Creating opportunities for women during the digital transformation process in Vietnam

Today, the world has been developing with an unprecedented digitisation speed, and especially the COVID-19 pandemic has become a "catalyst" to accelerate the digital transformation process. In the first two decades of the 21st century alone, the number of people connected to the internet around the world increased from 350 million to more than 4 billion, and the number of mobile phone users also increased from 750 million to more than 5 billion.
Female workers at 76 One Member Limited Company in Gia Lam District, Hanoi. (Photo: Nguyen Dang)

It can be affirmed that digital transformation is the inevitable trend of the era of technological revolution 4.0 and will be associated with the development of the digital economy, digital society and digital government. The achievements of digital transformation and technological innovation have contributed to improving the quality of people’s lives in general and women in particular, helping them expand their opportunities to access information and knowledge of humanity, as well as improve high capacity, professional qualifications and career development opportunities.

Besides the opportunities, there are also many challenges. It can be seen that unprecedented new relationships may arise; traditional relationships may be interrupted or terminated; the organisations and enterprises may go bankrupt or be replaced; there may be a shortage of digital transformation human resources; people do not have enough necessary digital skills; the network safety and security, personal data and personal privacy of people on cyberspace are threatened.
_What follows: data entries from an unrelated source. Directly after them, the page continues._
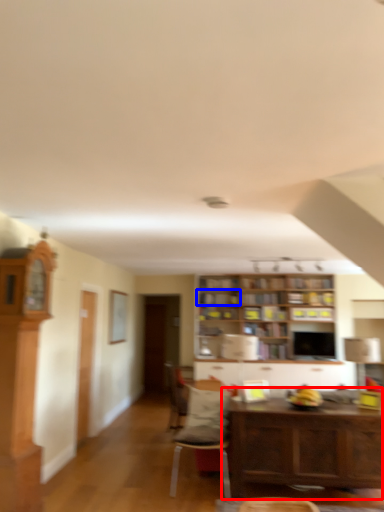 Question: Which point is further to the camera, table (highlighted by a red box) or shelf (highlighted by a blue box)?

Choices:
 (A) table
 (B) shelf

Answer: (B) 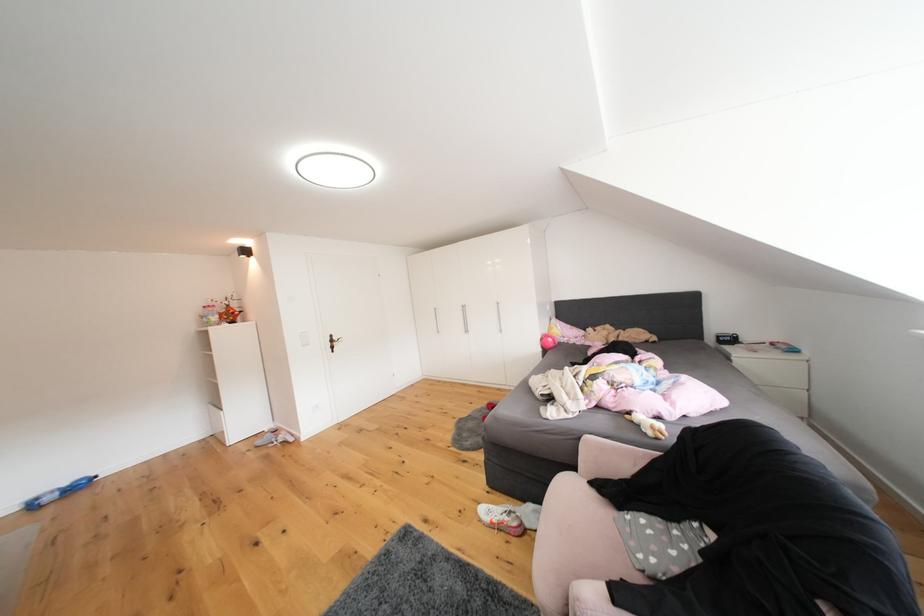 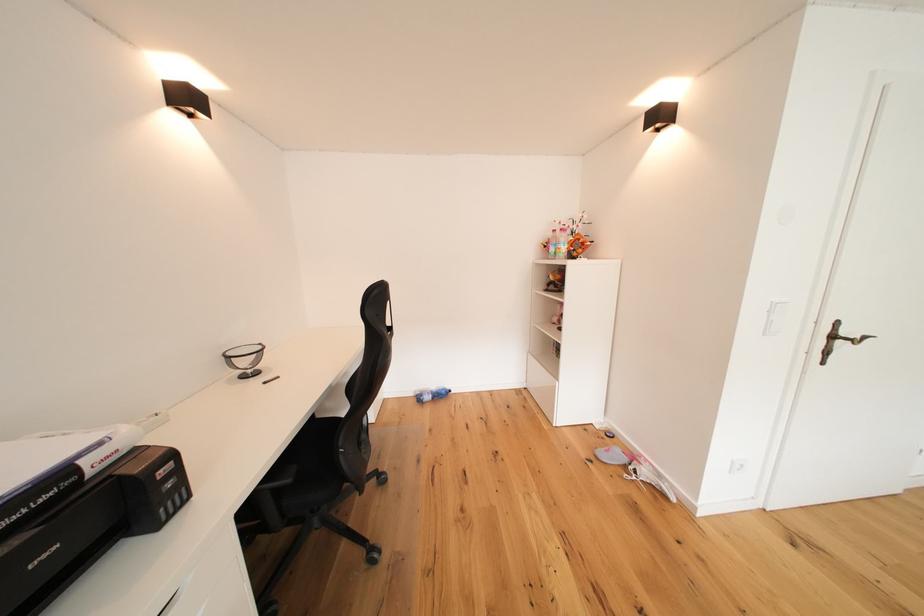 Find the pixel in the second image that matches point 341,345 in the first image.

(843, 339) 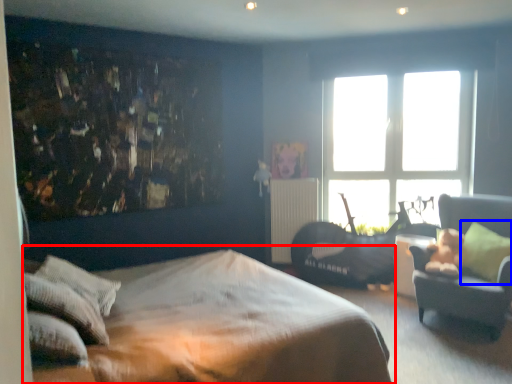 Question: Among these objects, which one is nearest to the camera, bed (highlighted by a red box) or pillow (highlighted by a blue box)?

Choices:
 (A) bed
 (B) pillow

Answer: (A) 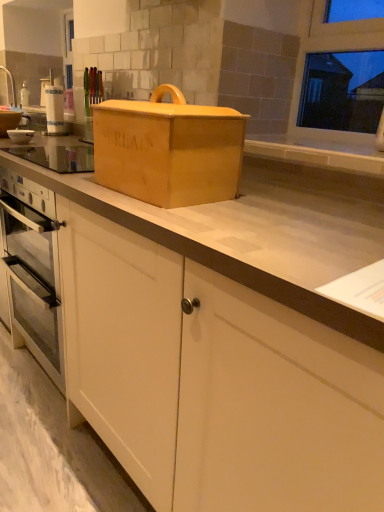 Question: Is point (13, 117) closer or farther from the camera than point (23, 142)?

Choices:
 (A) closer
 (B) farther

Answer: (B)

Question: Considering their positions, is white glossy sink at upper left located in front of or behind white glossy bowl at left?

Choices:
 (A) behind
 (B) front

Answer: (A)

Question: Which is nearer to the matte wooden bread box at center?

Choices:
 (A) white matte cabinet at lower center
 (B) white glossy sink at upper left
 (C) white glossy bowl at left

Answer: (A)

Question: Estimate the real-world distances between objects in this image. Which object is farther from the white matte cabinet at lower center?

Choices:
 (A) matte wooden bread box at center
 (B) white glossy sink at upper left
 (C) white glossy bowl at left

Answer: (B) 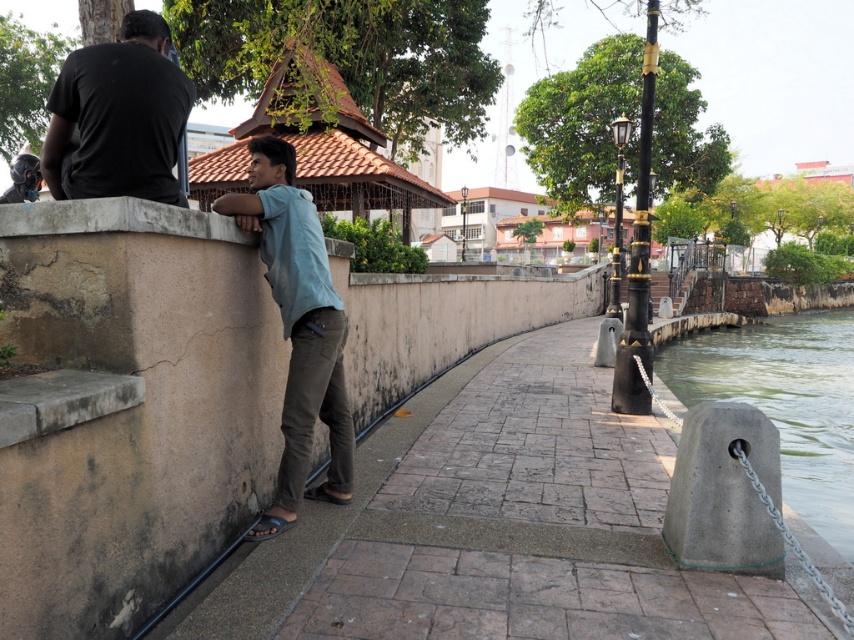 Question: Which of the following is the closest to the observer?

Choices:
 (A) gray concrete bollard at lower right
 (B) black matte shirt at upper left

Answer: (B)

Question: Which point is closer to the camera taking this photo?

Choices:
 (A) (115, 115)
 (B) (265, 212)

Answer: (A)

Question: Which point is closer to the camera?

Choices:
 (A) (847, 474)
 (B) (330, 378)

Answer: (B)

Question: From the image, what is the correct spatial relationship of gray concrete bollard at lower right in relation to black matte shirt at upper left?

Choices:
 (A) below
 (B) above

Answer: (A)

Question: Is gray concrete bollard at lower right positioned before black matte shirt at upper left?

Choices:
 (A) no
 (B) yes

Answer: (A)

Question: Is light blue fabric shirt at center positioned before black matte shirt at upper left?

Choices:
 (A) yes
 (B) no

Answer: (B) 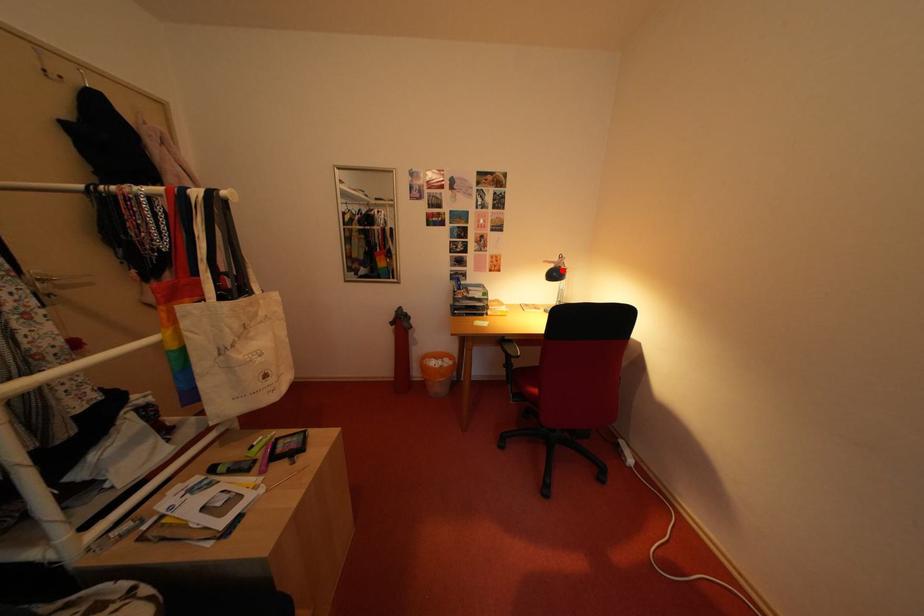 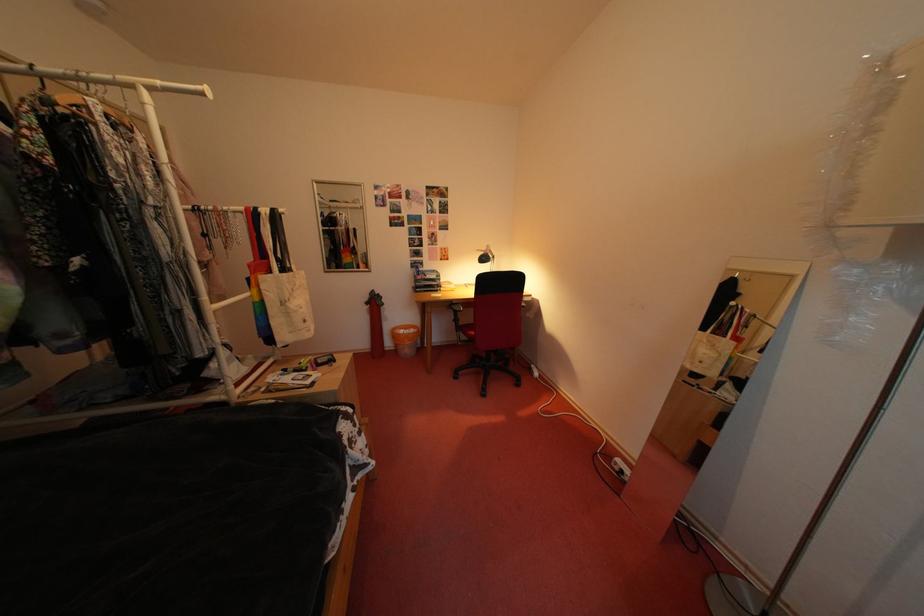 In the second image, find the point that corresponds to the highlighted location in the first image.

(492, 257) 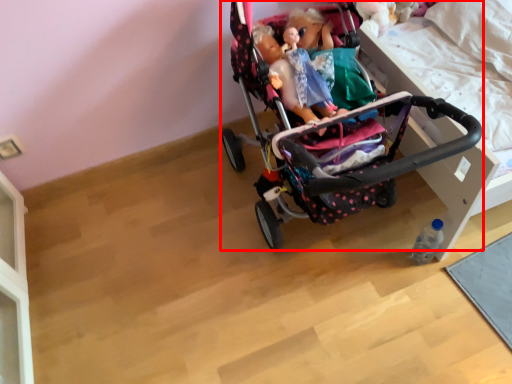 Question: In this image, where is stroller (annotated by the red box) located relative to bottle?

Choices:
 (A) left
 (B) right

Answer: (A) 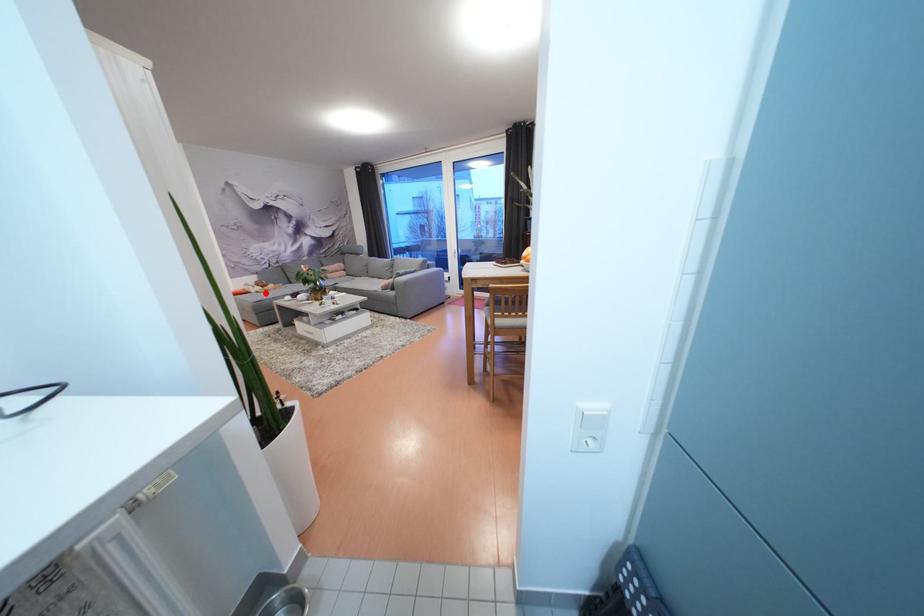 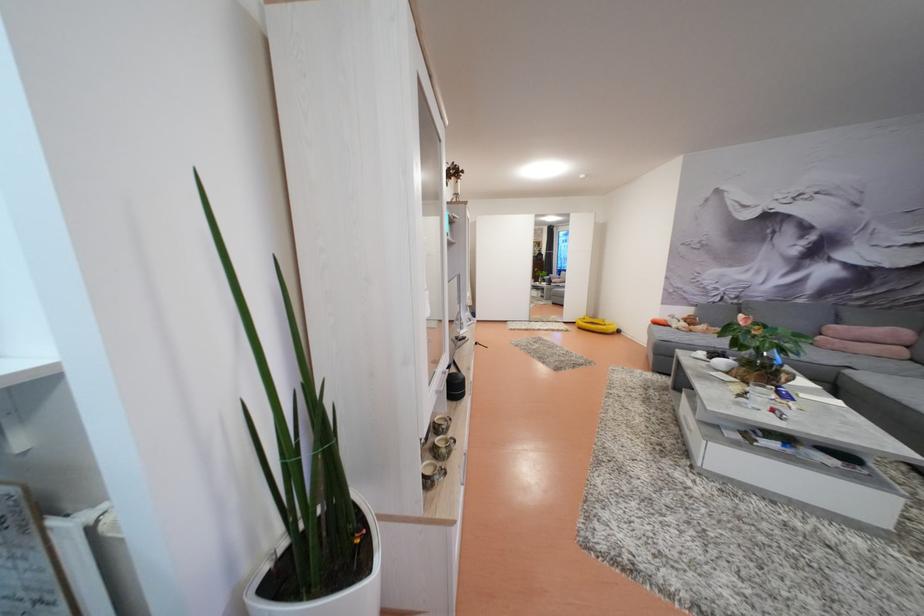 Question: A red point is marked in image1. In image2, is the corresponding 3D point closer to the camera or farther? Reply with the corresponding letter.

Choices:
 (A) The corresponding 3D point is closer.
 (B) The corresponding 3D point is farther.

Answer: (A) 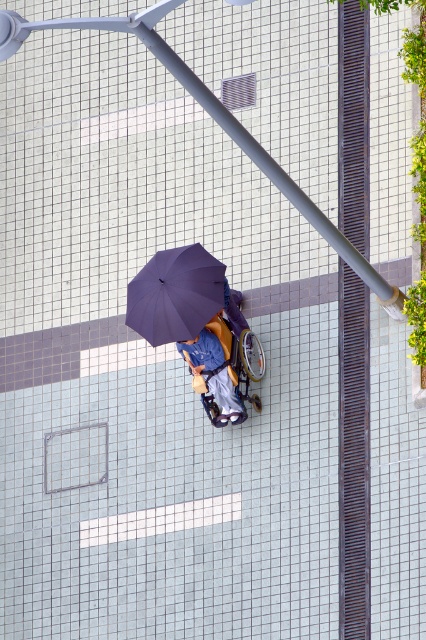 Does purple matte umbrella at center appear on the right side of blue fabric umbrella at center?

No, purple matte umbrella at center is not to the right of blue fabric umbrella at center.

Is purple matte umbrella at center taller than blue fabric umbrella at center?

No.

Does point (189, 296) come behind point (206, 346)?

No, (189, 296) is in front of (206, 346).

I want to click on purple matte umbrella at center, so click(x=175, y=294). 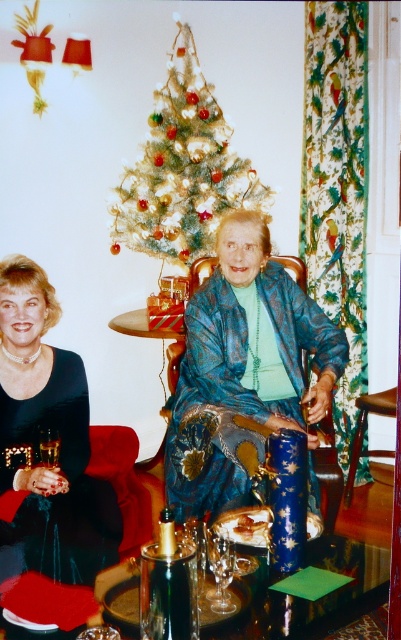 In the scene shown: Does blue textured dress at center have a greater width compared to translucent glass bottle at lower left?

Yes.

Consider the image. Between blue textured dress at center and translucent glass bottle at lower left, which one has less height?

translucent glass bottle at lower left is shorter.

Identify the location of blue textured dress at center. The image size is (401, 640). (243, 365).

Describe the element at coordinates (182, 168) in the screenshot. This screenshot has height=640, width=401. I see `white frosted christmas tree at center` at that location.

Which is behind, point (178, 216) or point (216, 545)?

Point (178, 216)

At what (x,y) coordinates should I click in order to perform the action: click on white frosted christmas tree at center. Please return your answer as a coordinate pair (x, y). Looking at the image, I should click on (182, 168).

Which is behind, point (12, 288) or point (52, 436)?

The point (52, 436) is more distant.

How distant is black velvet dress at left from translucent glass bottle at lower left?

A distance of 8.84 inches exists between black velvet dress at left and translucent glass bottle at lower left.

Which is behind, point (70, 564) or point (44, 442)?

Positioned behind is point (44, 442).

At what (x,y) coordinates should I click in order to perform the action: click on black velvet dress at left. Please return your answer as a coordinate pair (x, y). Looking at the image, I should click on (52, 435). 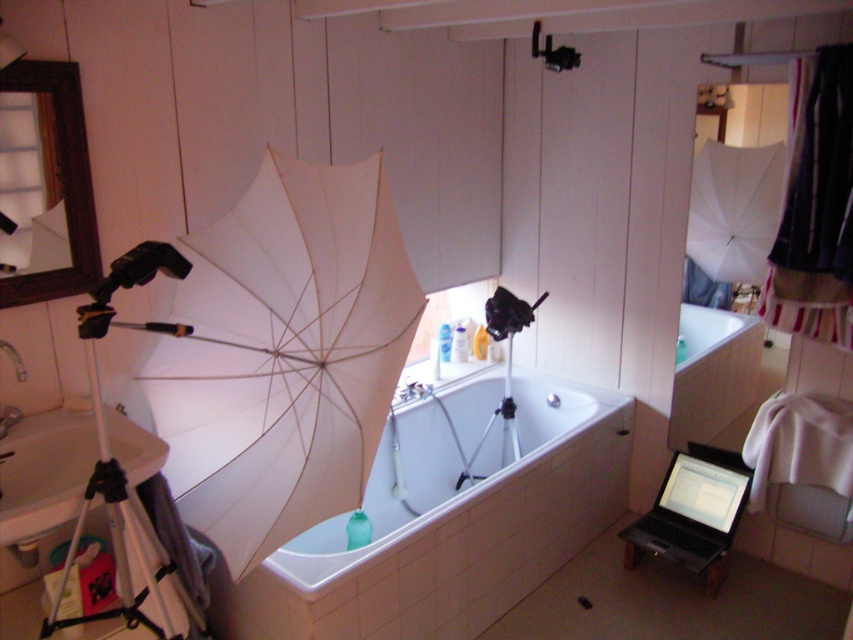 Between point (300, 481) and point (637, 524), which one is positioned behind?

The point (637, 524) is more distant.

The height and width of the screenshot is (640, 853). Describe the element at coordinates (283, 355) in the screenshot. I see `white matte umbrella at center` at that location.

This screenshot has height=640, width=853. I want to click on white matte umbrella at center, so click(283, 355).

Does white matte umbrella at center have a greater width compared to white glossy bathtub at center?

No.

Is white matte umbrella at center positioned before white glossy bathtub at center?

That is True.

What are the coordinates of `white matte umbrella at center` in the screenshot? It's located at pyautogui.click(x=283, y=355).

The width and height of the screenshot is (853, 640). Describe the element at coordinates (283, 355) in the screenshot. I see `white matte umbrella at center` at that location.

Is point (347, 508) positioned after point (166, 262)?

Yes, it is.

Locate an element on the screen. Image resolution: width=853 pixels, height=640 pixels. white matte umbrella at center is located at coordinates (283, 355). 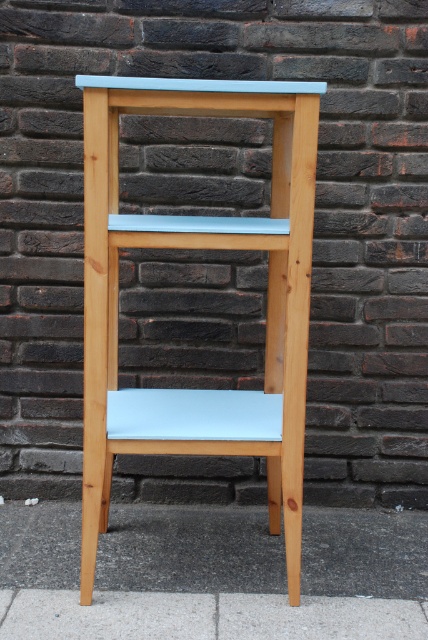 Question: Is light blue matte wood chair at center to the right of gray concrete pavement at lower center from the viewer's perspective?

Choices:
 (A) no
 (B) yes

Answer: (A)

Question: Which of the following is the closest to the observer?

Choices:
 (A) (273, 312)
 (B) (175, 506)

Answer: (A)

Question: Which point is closer to the camera?

Choices:
 (A) gray concrete pavement at lower center
 (B) light blue matte wood chair at center

Answer: (B)

Question: Where is light blue matte wood chair at center located in relation to gray concrete pavement at lower center in the image?

Choices:
 (A) left
 (B) right

Answer: (A)

Question: Does light blue matte wood chair at center come in front of gray concrete pavement at lower center?

Choices:
 (A) no
 (B) yes

Answer: (B) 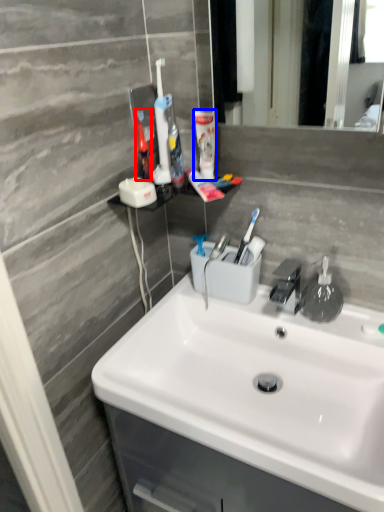 Question: Which object appears farthest to the camera in this image, toothbrush (highlighted by a red box) or mouthwash (highlighted by a blue box)?

Choices:
 (A) toothbrush
 (B) mouthwash

Answer: (B) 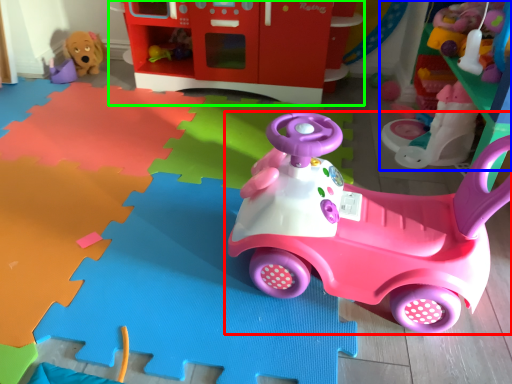 Question: Which object is the farthest from toy (highlighted by a red box)? Choose among these: toy (highlighted by a blue box) or toy (highlighted by a green box).

Choices:
 (A) toy
 (B) toy

Answer: (B) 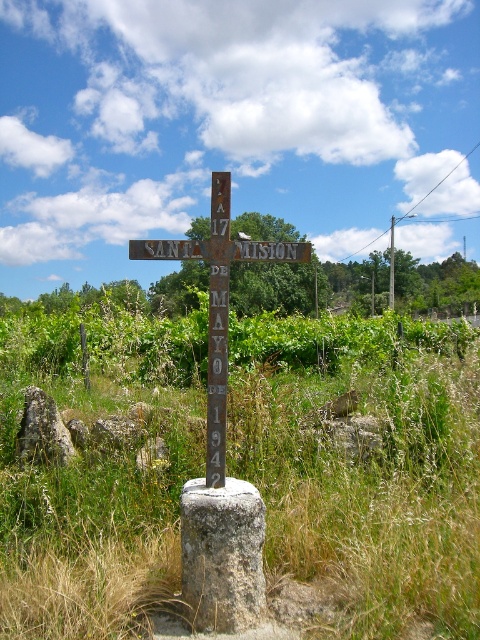 You are a landscape photographer planning to capture the rusty metal cross at center and the brown wooden pole at center in a single frame. Given their sizes, which object should you focus on to ensure both are visible without cropping?

The rusty metal cross at center occupies less space than the brown wooden pole at center, so you should focus on the brown wooden pole at center to ensure both are visible without cropping.

Looking at this image, you are a farmer who wants to replace the rusty metal cross at center with a new one that matches the brown wooden pole at center in width. What should you do?

The rusty metal cross at center is narrower than the brown wooden pole at center. To match the width, you should choose a new cross that is wider than the current one. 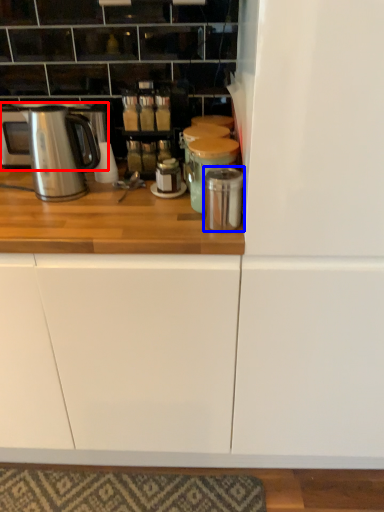 Question: Which object appears closest to the camera in this image, home appliance (highlighted by a red box) or appliance (highlighted by a blue box)?

Choices:
 (A) home appliance
 (B) appliance

Answer: (B) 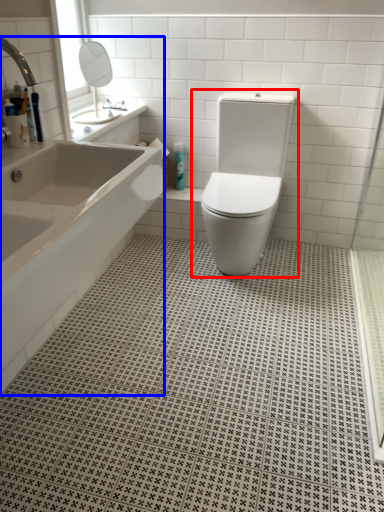 Question: Which object appears farthest to the camera in this image, toilet (highlighted by a red box) or bathtub (highlighted by a blue box)?

Choices:
 (A) toilet
 (B) bathtub

Answer: (A) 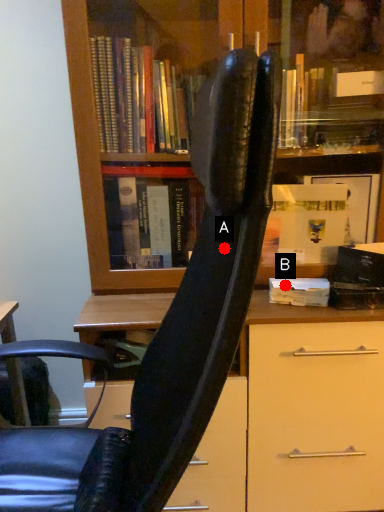 Question: Two points are circled on the image, labeled by A and B beside each circle. Which point appears closest to the camera in this image?

Choices:
 (A) A is closer
 (B) B is closer

Answer: (A)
In addition, information technology and digital transformation can also create new barriers, increasing the gender gap in some areas, due to the different impacts of technology on women and men, in many aspects of life.

An international study found that an additional 600 million women and girls accessing online services around the world, could lead to a global GDP increase of 18 billion USD. However, globally on average, the number of women using smartphones is 26% lower than that of men. According to a population living standard survey in 2021, the percentage of people having access to the internet and telephone is quite high, but there is still a gap between women and men. The percentage of women using the internet is 70% compared to 78% of men. The percentage of women using the phone is 87% compared to 93% of men. According to the International Labour Organisation (ILO), female workers account for about 37% of the workforce in the technology sector in Vietnam, higher than the world (25%). However, the majority of women working in the technology sector are still primarily in other positions such as testing, marketing, sales, administration and human resources, rather than technical roles such as software development staff.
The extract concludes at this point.